From a fundraising perspective, the timing also felt right. India today is a bright spot globally – strong growth, controlled inflation and fiscal deficit, and healthy corporate and bank balance sheets. And finally, investors value the consistency of our platform – 25 years, nine funds, and a very stable team, with several partners and directors who’ve been with the firm for over two decades.

What are your views on the overall exit market? While the IPO market is bustling, how do you assess M&As and secondary transactions?
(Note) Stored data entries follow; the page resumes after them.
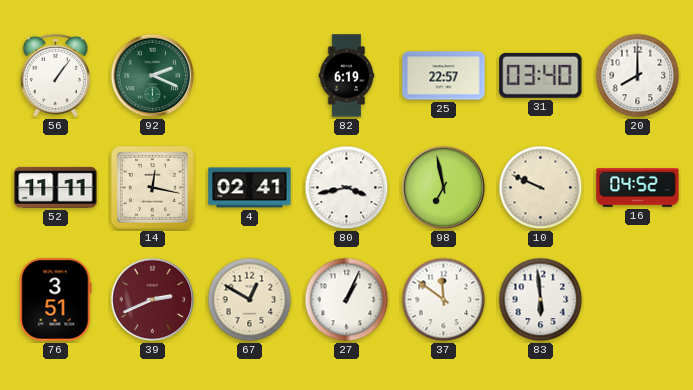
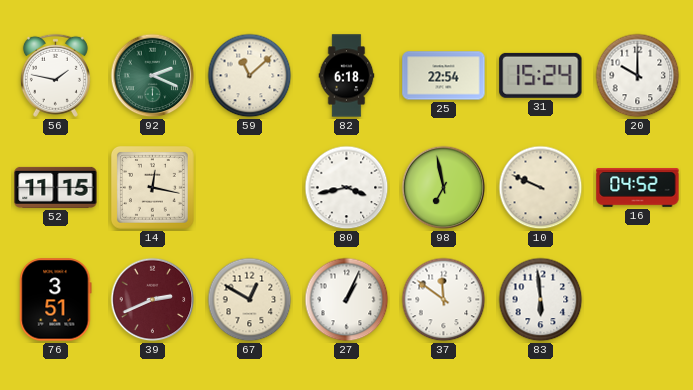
56: 1:06 -> 1:47
59: none -> 11:08
82: 6:19 -> 6:18
25: 22:57 -> 22:54
31: 03:40 -> 15:24
20: 8:00 -> 10:00
52: 11:11 -> 11:15
4: 02:41 -> none
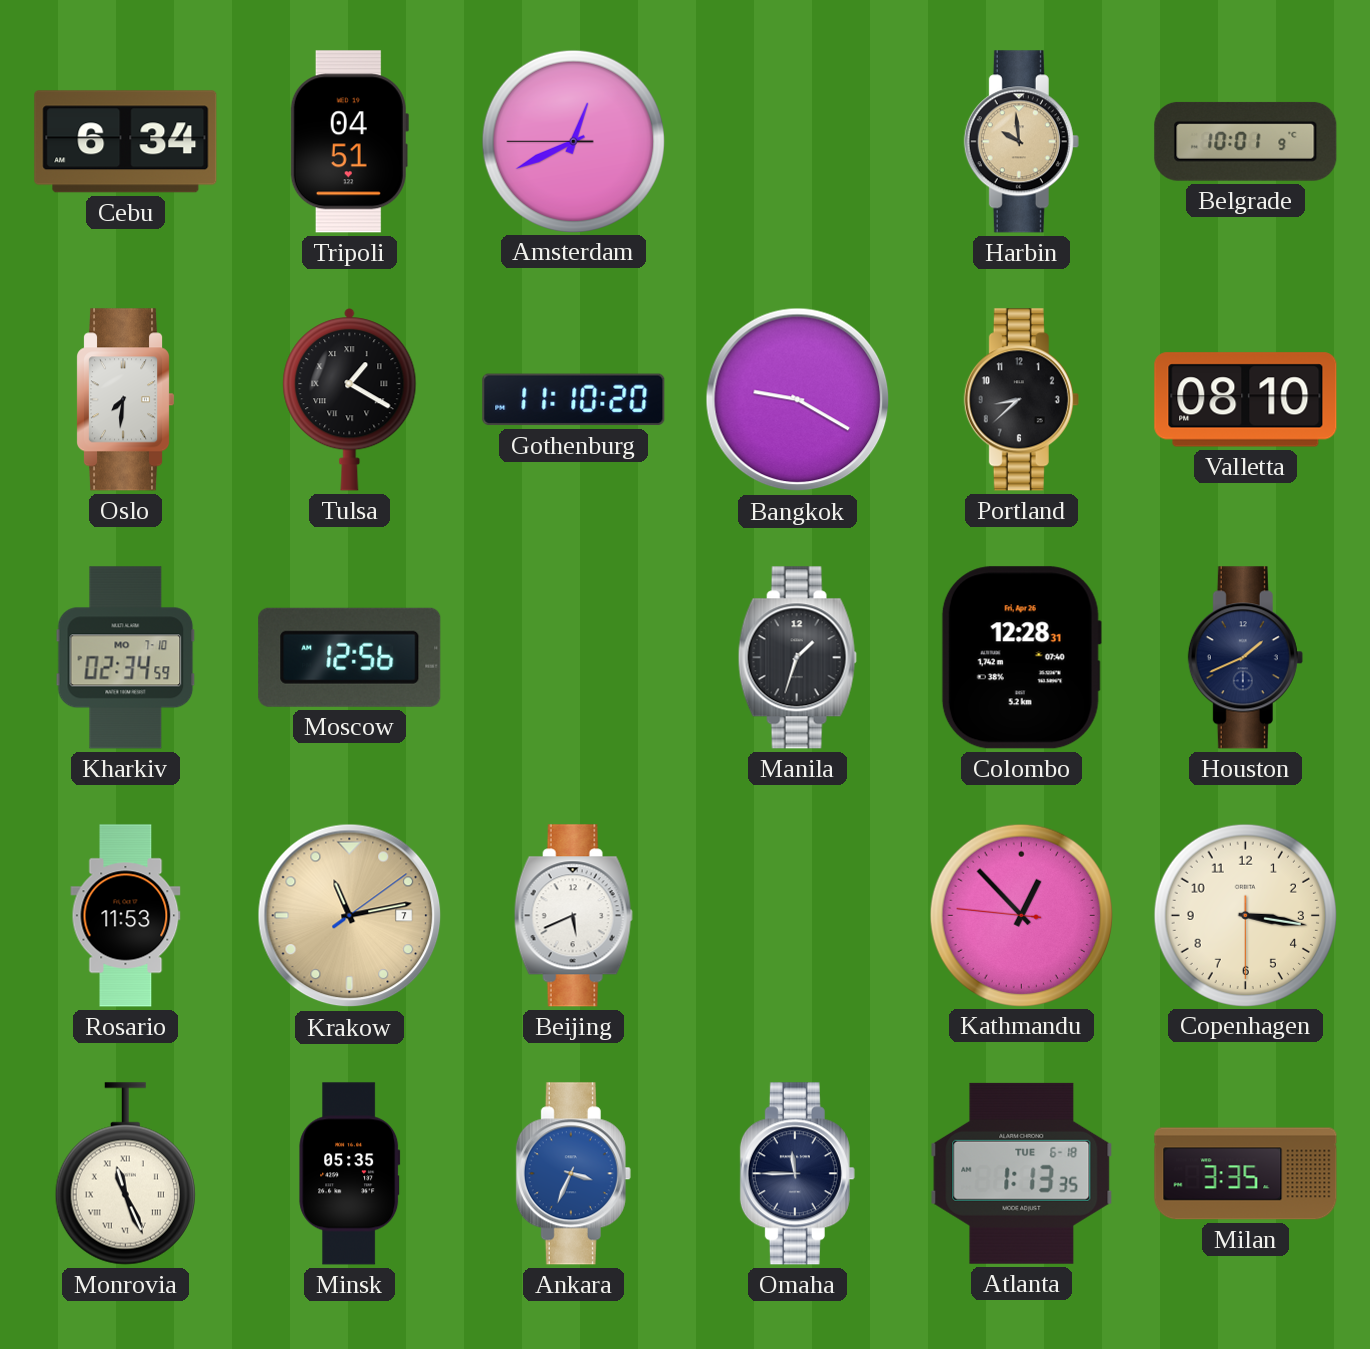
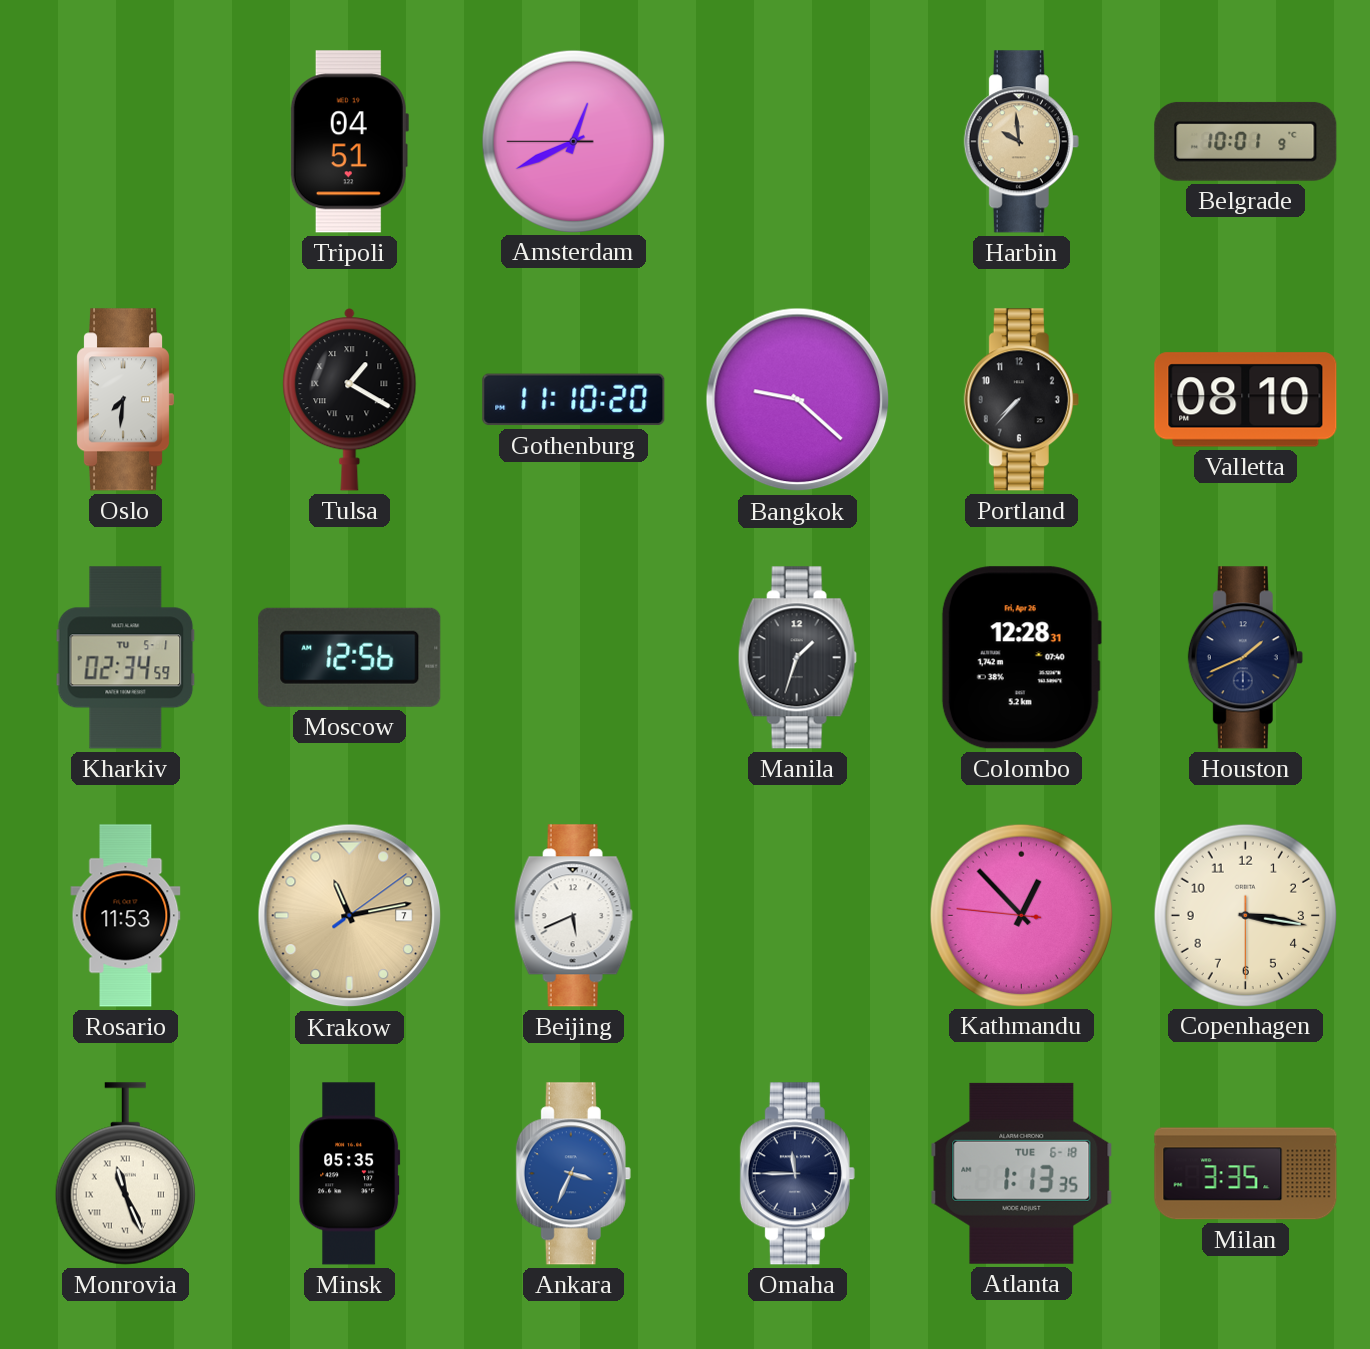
Cebu: 6:34 -> none
Bangkok: 9:20 -> 9:22
Portland: 8:38 -> 7:37
Kharkiv date: MO 7-10 -> TU 5-1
There is a lot of depth in the public market today. In my view, fresh IPOs will continue to come, and how they perform post-listing depends on each company’s fundamentals — growth potential, quality, and sector dynamics.

For example, even with companies we priced conservatively, post-IPO performance can differ widely.

This makes public markets an exciting new exit avenue for Indian PE investors. At the same time, control deals remain active. For instance, we sold GeBBS, a healthcare cycle management company, to EQT last year, generating almost six times our investment from over a dozen non-binding bids.

So, overall, all avenues are open, and GPs now have multiple options to choose the best path for value creation, unlike in the past when exit routes were more limited.